One of the top priorities in the Trump administration’s new National Security Strategy is to reestablish U.S. preeminence in the Western Hemisphere. Yet America’s policy toward Cuba remains mired in the past, a relic of Cold War thinking that does little to serve U.S. interests today.
As the Trump administration aims to update U.S. foreign policy for a new era, will it reform America’s antiquated approach to Cuba or double down on an ineffective policy?
In this Q&A, DEFP Fellow Daniel DePetris explains why our Cuba policy is due for a revision, how the longstanding embargo hurts U.S. economic interests, and what benefits would come from a U.S.-Cuba détente.
Why is U.S. policy toward Cuba still anchored in a Cold War framework and what threat does Cuba pose to the United States today?
With great power competition now the north star of U.S. foreign policy, U.S. officials are increasingly concerned about Cuba’s efforts to strengthen relations with China and Russia, Washington’s two biggest adversaries. This, combined with the continued influence of hardline domestic constituencies and a strong Cuban-American lobby that view any loosening of the U.S. embargo on the island as unjustifiable appeasement, helps explain why an ineffective U.S. policy on Cuba persists today.
READ THE EXPLAINERYet the reality is that Cuba poses little direct threat to U.S. national security. The Cuban military, already small in relation to the United States, is far less impressive than it was during the Cold War, when the Cuban government dispatched troops to select hotspots in Africa and Latin America to prop up Marxist governments there. The Cuban economy is in the doldrums, its energy shortages are severe, and its ability to project force is limited. Cuba’s threat comes from its weakness, leading to problems like irregular migration, rather than its strengths.
What is the real scope of China’s and Russia’s presence in Cuba, and how are U.S. assessments overstating the threat?
Although the Soviet Union retained a decades-long military presence in Cuba, those bases were vacated after the end of the Cold War. Russia’s military engagement with Cuba, such as its 2024 small-scale navy deployment to the island, is largely performative and designed more to retaliate against the United States for its support for Ukraine than to attempt to re-establish a durable presence there.
While China possesses surveillance sites in Cuba to monitor U.S. military activity in the Caribbean, this phenomenon is nothing new; states spy on each other as the normal course of doing business. Even so, the United States continues to inflate the threat Russia and China pose in the Western Hemisphere. This is not a surprise: big powers are traditionally paranoid about hostile competitors encroaching into their spheres of influence, even if the perception does not match the reality. Indeed, the Trump administration partly justified the capture of Venezuelan dictator Nicolás Maduro as an attempt to solidify U.S. dominance in the Western Hemisphere and undercut strategic rivals located in the region.

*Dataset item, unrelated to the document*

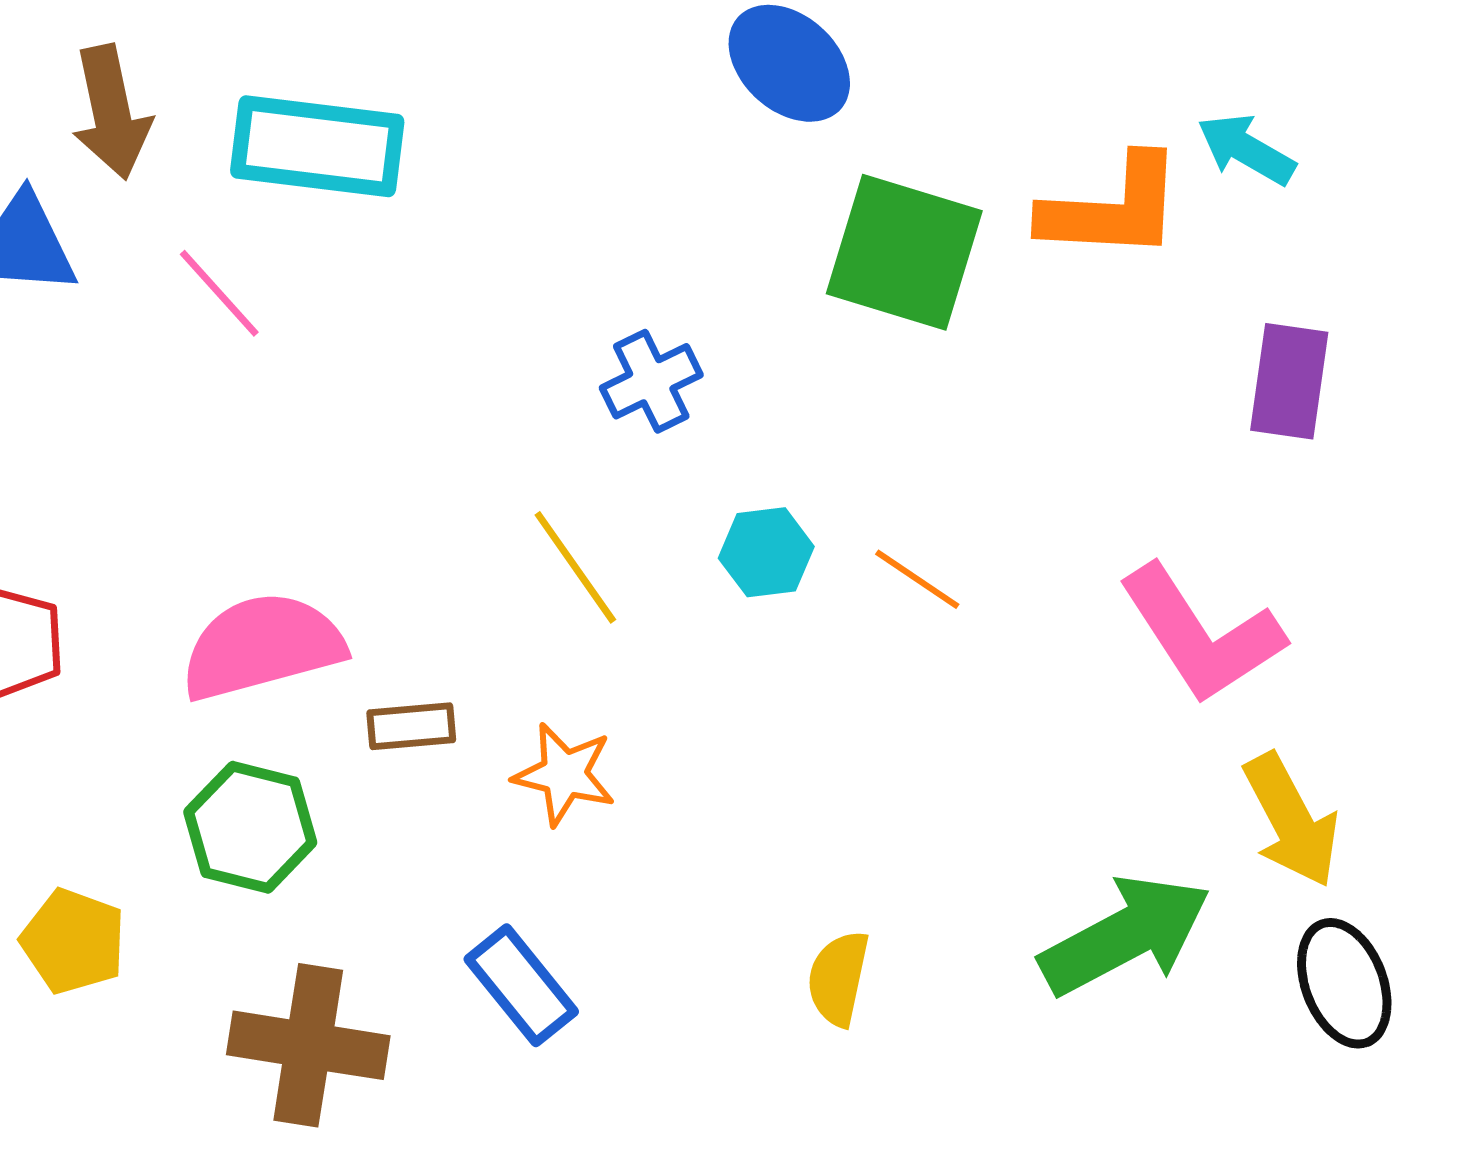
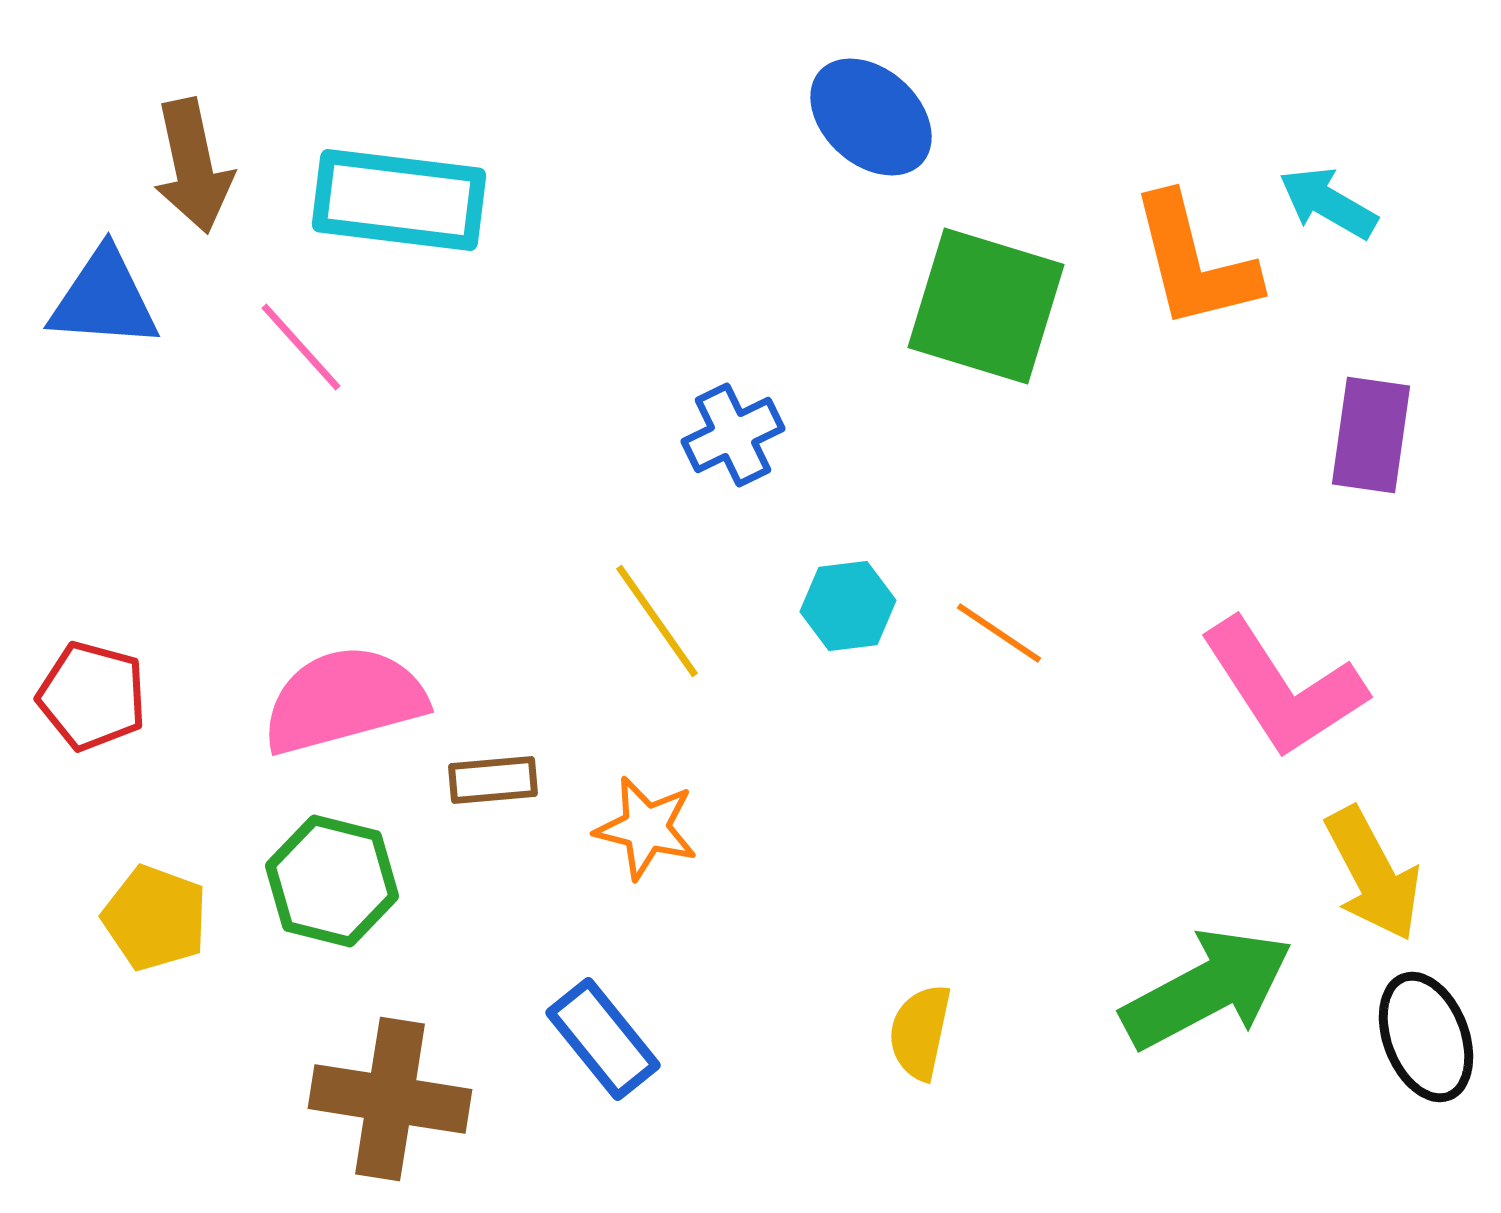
orange L-shape: (1112, 208) -> (1194, 262), turned 73
yellow pentagon: (73, 941) -> (155, 918), moved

In what ways does the embargo harm U.S. economic interests?
The U.S. embargo was originally crafted to overthrow, and then weaken, the Cuban government’s capacity to govern itself. Yet after more than six decades, the policy has clearly failed. If anything, the embargo is proving to be an albatross around the United States, limiting U.S. business opportunities on an island only 90 miles south of Florida to the advantage of competitors in Europe and China.
Diplomatically, the embargo remains a constant irritant between the United States on one side and the rest of Latin America on the other, with the latter opposing it as a stale Cold War-era construct that punishes the Cuban people for the sins of their leaders. Geopolitically, the embargo provides Cuba with an even greater incentive to establish strategic ties with countries like China and Russia—resulting in the very great power competition in the Western Hemisphere that the United States aims to prevent.
What strategic benefits could a U.S.–Cuba détente realistically deliver?
A U.S.-Cuba detente or rapprochement won’t deliver groundbreaking economic or security concessions for the United States. Cuba, for instance, is highly unlikely to stop its symbolic military engagements with Russia or cease diplomatic relations with China. But there are at least four moral and practical benefits associated with policy reform.
- The United States will be able to chip away at the embargo, which remains one of the biggest substantive disagreements between Washington and the rest of the Western Hemisphere
- With improved U.S. ties a realistic possibility, Cuba will be able to better navigate great power politics instead of throwing its lot in with China and Russia.
- Fewer U.S. economic restrictions on the island could result in the growth of the Cuban private sector to the detriment of the state.
- The better U.S.-Cuba relations become, the more likely both sides can better manage the two issues in the Western Hemisphere the Trump administration cares about most: combating drug trafficking and managing illegal migration.